For months, it looked like the centrist Macron had a victory in his pocket to become France’s first president in 20 years to win a second term. But the picture became less clear as the campaign entered the final stretch, and the blow of inflation on fuel, food and energy prices became the main theme of the campaign in many low-income households. That could drive voters into the arms of Le Pen, Macron’s political nemesis.

Macron defeated Le Pen in 2017 to become the country’s youngest president. The victory of the former banker, who is now 44 years old, was interpreted as a triumph against populist and nationalist politics after the election of Donald Trump in the United States and the British vote in favor of leaving the European Union, both in 2016.

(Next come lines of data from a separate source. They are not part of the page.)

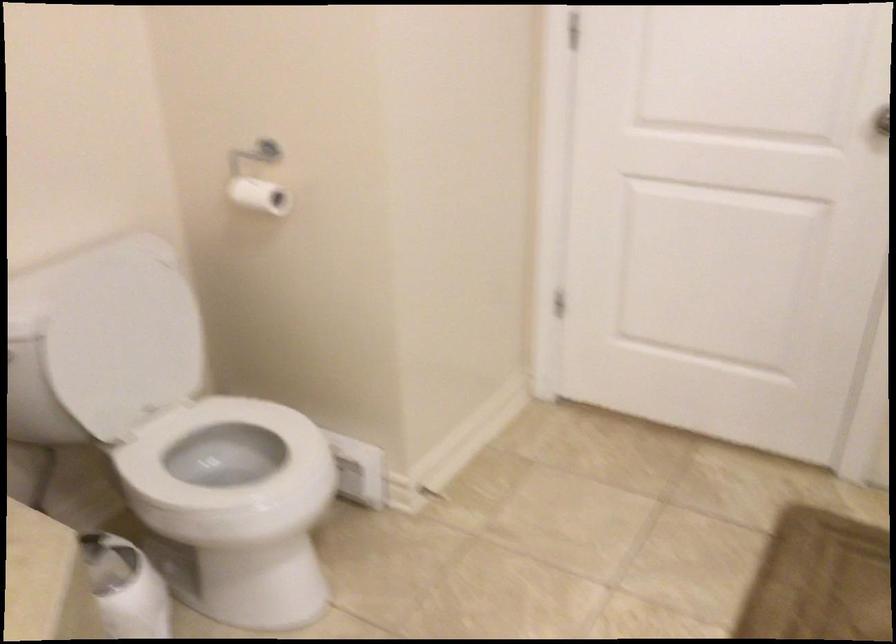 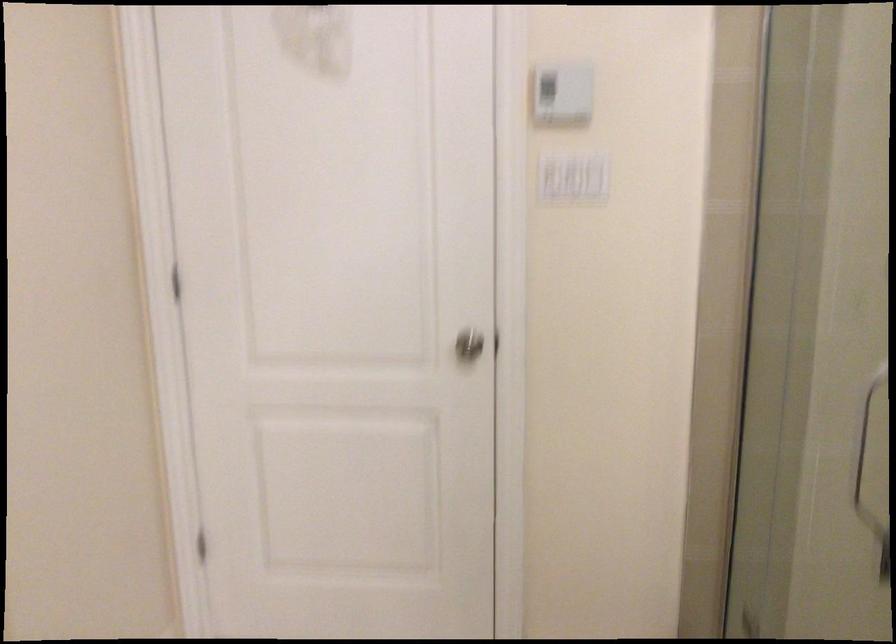 Question: The images are taken continuously from a first-person perspective. In which direction is your viewpoint rotating?

Choices:
 (A) Left
 (B) Right
 (C) Up
 (D) Down

Answer: (B) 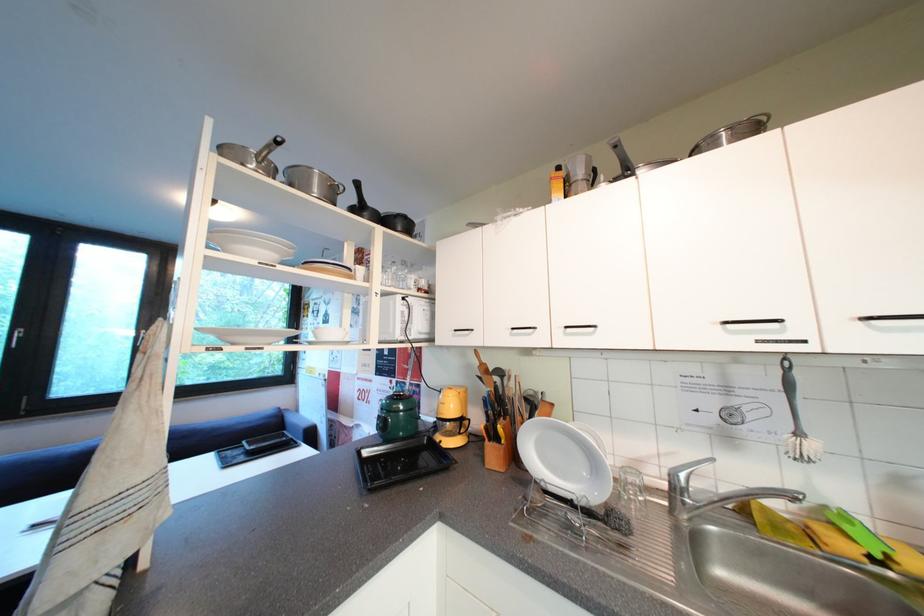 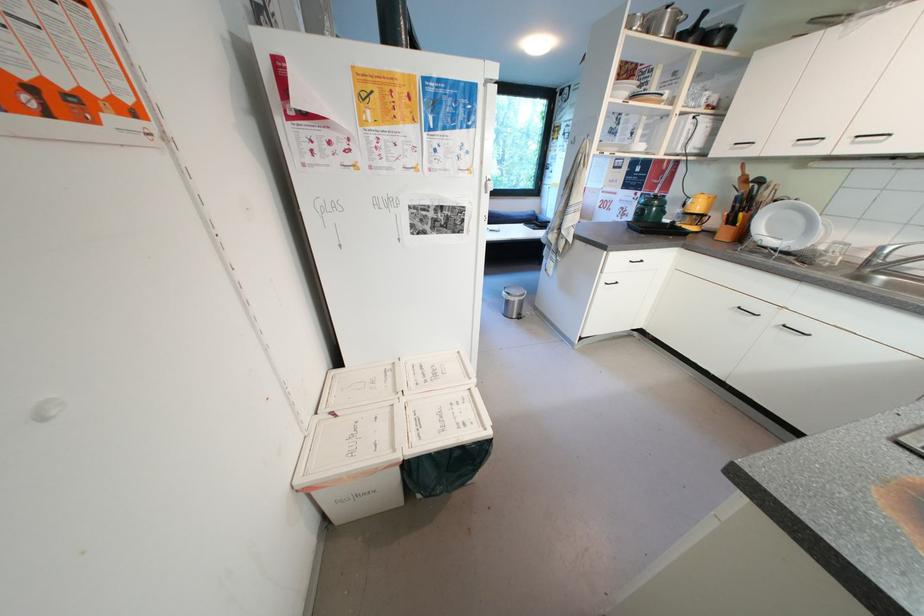 Find the pixel in the second image that matches (x=524, y=459) in the first image.

(749, 238) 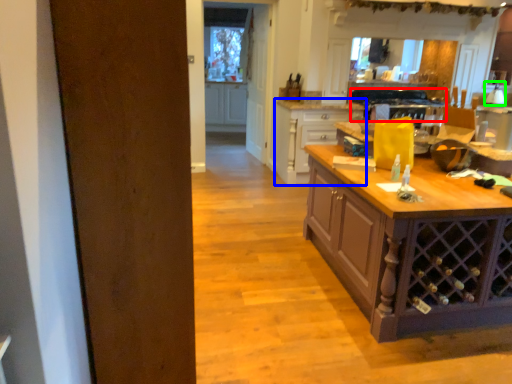 Question: Which object is the farthest from oven (highlighted by a red box)? Choose among these: cabinetry (highlighted by a blue box) or kitchen appliance (highlighted by a green box).

Choices:
 (A) cabinetry
 (B) kitchen appliance

Answer: (B) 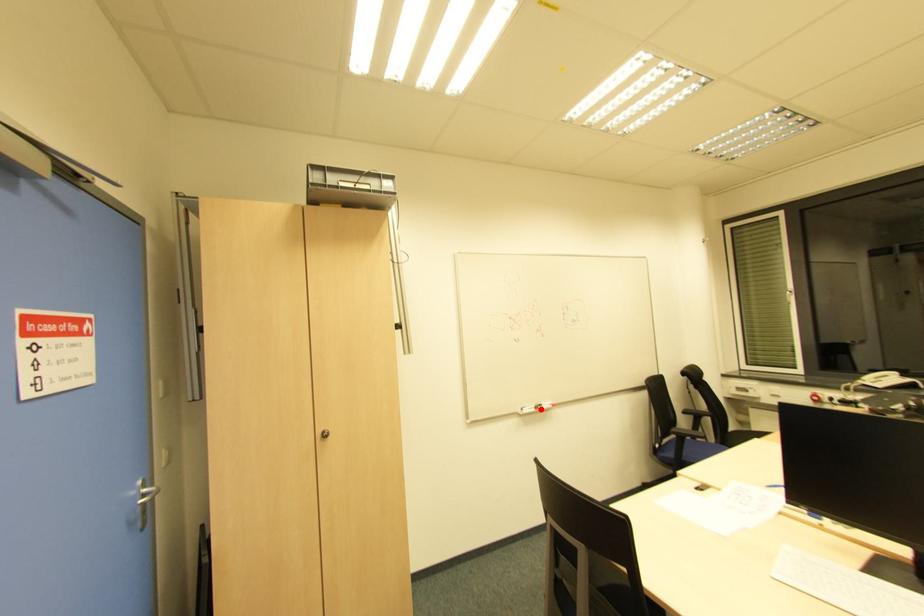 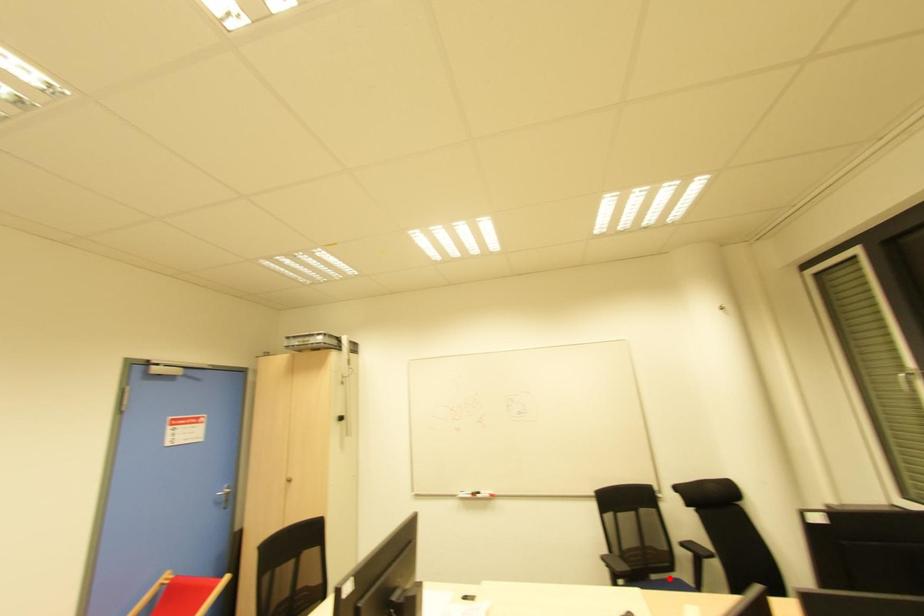 I am providing you with two images of the same scene from different viewpoints. A red point is marked on the first image and another point is marked on the second image. Do the highlighted points in image1 and image2 indicate the same real-world spot?

No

Populist Viktor Orban won a fourth consecutive term as Hungary’s prime minister a few days ago, and now eyes have turned to revitalized far-right French candidates, especially National Front leader Le Pen, who wants to ban the wearing of the hijab. Muslim in the streets and halal and kosher butchers, and drastically reduce immigration from outside Europe. These elections could transform French identity after World War II and indicate whether European populism is on the rise or decline.

For his part, a victory for Macron would be perceived as one for the European Union. Observers point out that a re-election of the president would make more likely an increase in cooperation and investment in European security and defense, especially with a new pro-European German government.

With a war on the eastern flank of the EU, French voters will decide on a presidential election with international implications. France is the second largest economy in the bloc of 27 countries, the only one with the right of veto in the United Nations Security Council and its only nuclear power. And as Russian President Vladimir Putin continues the war in Ukraine, the power of France will factor into the European response.

Russia’s war in Ukraine has offered Macron the opportunity to demonstrate his influence on the international scene and his pro-NATO position in electoral debates. Macron is the only one of the favorites who supports the alliance, while the others have different concepts of France’s role in it. Melenchon is one of those who wants to abandon it completely, arguing that it brings nothing but disputes and instability.

A French exit would deal a severe blow to the alliance, built 73 years ago to protect its members from the Cold War.